The regime in Algiers benefited from high oil prices during the early 2000s, so much so that Algeria ranked 13th worldwide in terms of foreign exchange reserves in 2013, with $194bn. This comfortable financial cushion enabled the regime to use economic resources to lead potentially discontented parts of society into complacency, and to purchase social peace.
The government invested astronomical sums into public-sector wages, infrastructure, social housing and job development. To reduce unemployment among young people aged 15 to 34, comprising more than a third of the population, the government established the National Youth Employment Support Agency. Between 2011 and 2019, it granted funds worth at least $20bn, most of which were distributed as bank loans, allowing unemployed people to launch businesses and achieve a degree of economic security.
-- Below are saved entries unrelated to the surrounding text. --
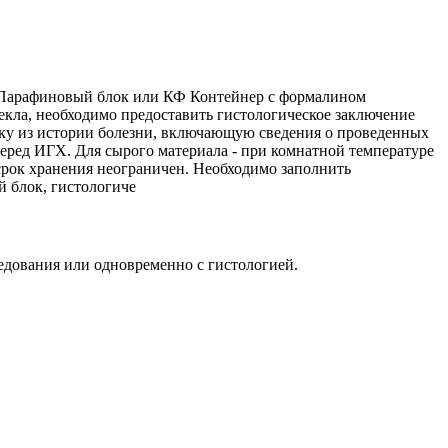
Б Парафиновый блок или КФ Контейнер с формалином
екла, необходимо предоставить гистологическое заключение
ску из истории болезни, включающую сведения о проведенных
еред ИГХ. Для сырого материала - при комнатной температуре
 срок хранения неограничен. Необходимо заполнить
й блок, гистологиче
едования или одновременно с гистологией.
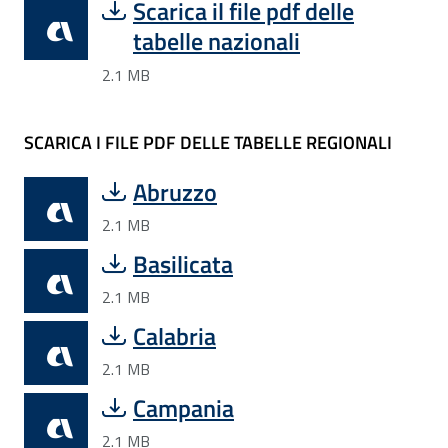
Scarica il file pdf delle
tabelle nazionali
2.1 MB
SCARICA I FILE PDF DELLE TABELLE REGIONALI
Abruzzo
2.1 MB
Basilicata
2.1 MB
Calabria
2.1 MB
Campania
2.1 MB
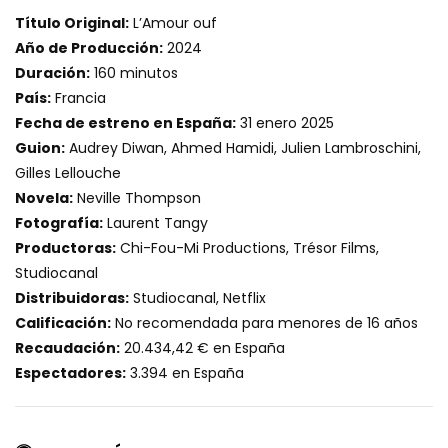
Título Original:
L’Amour ouf
Año de Producción:
2024
Duración:
160 minutos
País:
Francia
Fecha de estreno en España:
31 enero 2025
Guion:
Audrey Diwan, Ahmed Hamidi, Julien Lambroschini,
Gilles Lellouche
Novela:
Neville Thompson
Fotografía:
Laurent Tangy
Productoras:
Chi-Fou-Mi Productions, Trésor Films,
Studiocanal
Distribuidoras:
Studiocanal, Netflix
Calificación:
No recomendada para menores de 16 años
Recaudación:
20.434,42 € en España
Espectadores:
3.394 en España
The strategy was successful, notwithstanding the mass protests in 2019 that toppled President Abdelaziz Bouteflika. The regime and its extensions - political leaders, senior military officials and business tycoons - contained the opposition, impeded mass mobilisation, and ensured the compliance, and even loyalty, of the majority of the population. The regimes of Tunisia, Egypt and Libya were toppled successively. But Algeria’s remained standing, and a decade later, it is still standing.
Future outlook
Today, the regime continues to follow the same method of rent distribution to calm social dissent. This past February, as the Ukraine war erupted, bringing the prospect of additional gas revenues, authorities announced a new unemployment stipend for first-time job seekers that would benefit 1.5 million people.
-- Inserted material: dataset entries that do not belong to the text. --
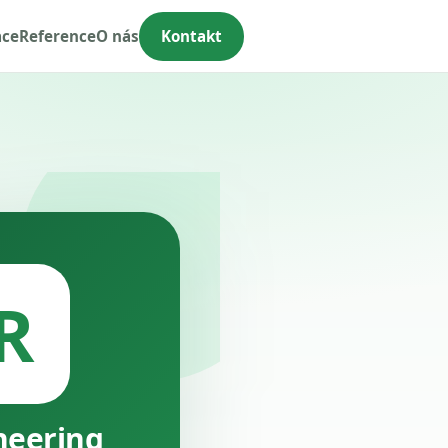
ace
Reference
O nás
Kontakt
R
neering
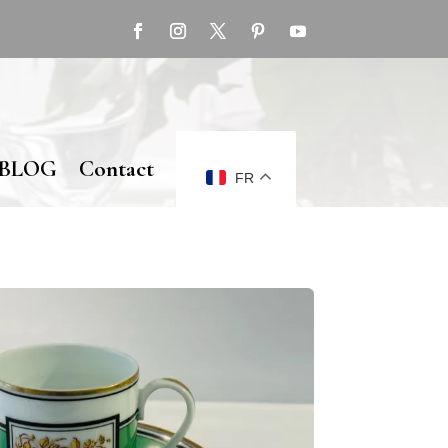
BLOG
Contact
FR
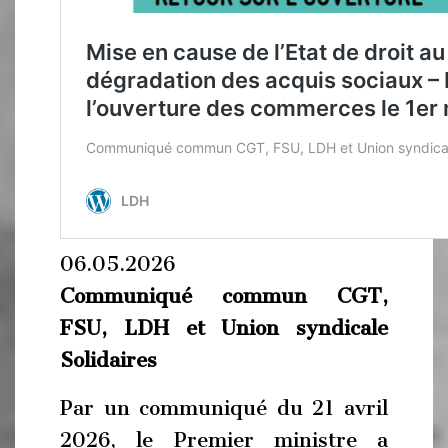
06.05.2026
Communiqué commun CGT,
FSU, LDH et Union syndicale
Solidaires
Par un communiqué du 21 avril
2026, le Premier ministre a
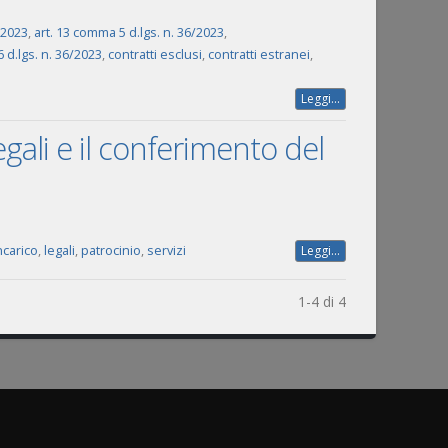
6/2023
,
art. 13 comma 5 d.lgs. n. 36/2023
,
6 d.lgs. n. 36/2023
,
contratti esclusi
,
contratti estranei
,
Leggi...
legali e il conferimento del
ncarico
,
legali
,
patrocinio
,
servizi
Leggi...
1-4 di 4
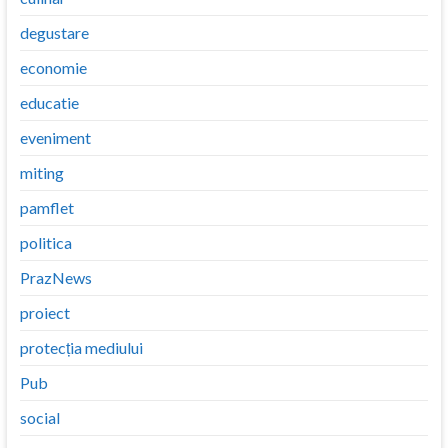
degustare
economie
educatie
eveniment
miting
pamflet
politica
PrazNews
proiect
protecția mediului
Pub
social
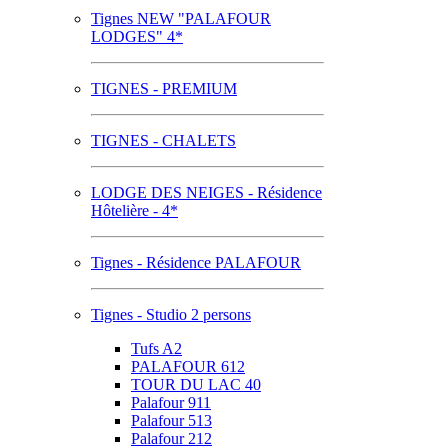
Tignes NEW "PALAFOUR
LODGES" 4*
TIGNES - PREMIUM
TIGNES - CHALETS
LODGE DES NEIGES - Résidence
Hôtelière - 4*
Tignes - Résidence PALAFOUR
Tignes - Studio 2 persons
Tufs A2
PALAFOUR 612
TOUR DU LAC 40
Palafour 911
Palafour 513
Palafour 212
Once again, key decision-makers - the army, the National Liberation Front, the Democratic National Rally and the country’s coastal elites - have skilfully managed the regime’s continuity. Through prudent and opportune political openings and economic interventions, they can avoid systemic restructuring.
Going forward, Algerian authorities are likely to encounter additional societal unrest
Increased income from oil and gas exports will result in a major reduction in the need for external financing and a short-term stabilisation of domestic financing needs. In the meantime, the economic recovery in non-energy sectors has stalled, while inflationary pressures have risen. The economic outlook is a moderate recovery over the next few years.
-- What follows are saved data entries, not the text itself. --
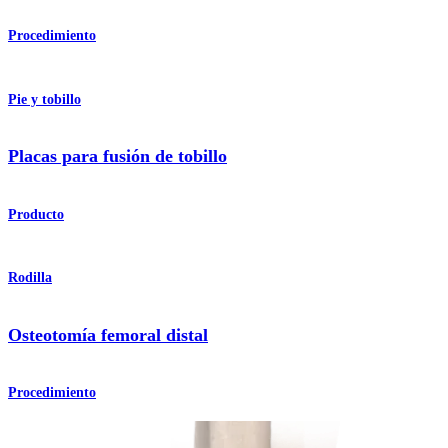
Procedimiento
Pie y tobillo
Placas para fusión de tobillo
Producto
Rodilla
Osteotomía femoral distal
Procedimiento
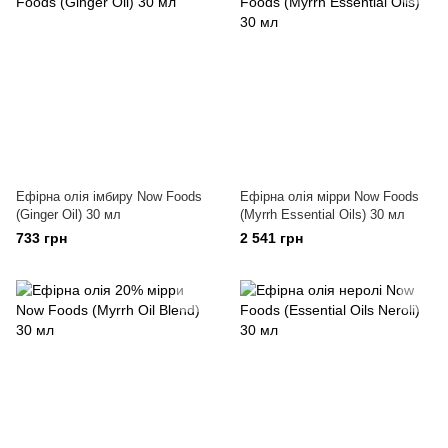
Ефірна олія імбиру Now Foods
Ефірна олія мірри Now Foods
(Ginger Oil) 30 мл
(Myrrh Essential Oils) 30 мл
733 грн
2 541 грн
However, the continuing slowdown in economic development outside the energy sector will surely lead to an increase in already-high unemployment and a decline in earnings. As the social and economic situation worsens, the significance of social issues will only increase. The government no longer has the financial resources necessary to restructure Algeria’s economy, diversify its productive sectors and increase its competitiveness.
In fact, despite ongoing discussions around diversifying the economy to lessen reliance on hydrocarbons, curb corruption and improve the business environment, the government has done almost nothing to bring about real change. Going forward, Algerian authorities are likely to encounter additional societal unrest.
The views expressed in this article belong to the author and do not necessarily reflect the editorial policy of Middle East Eye.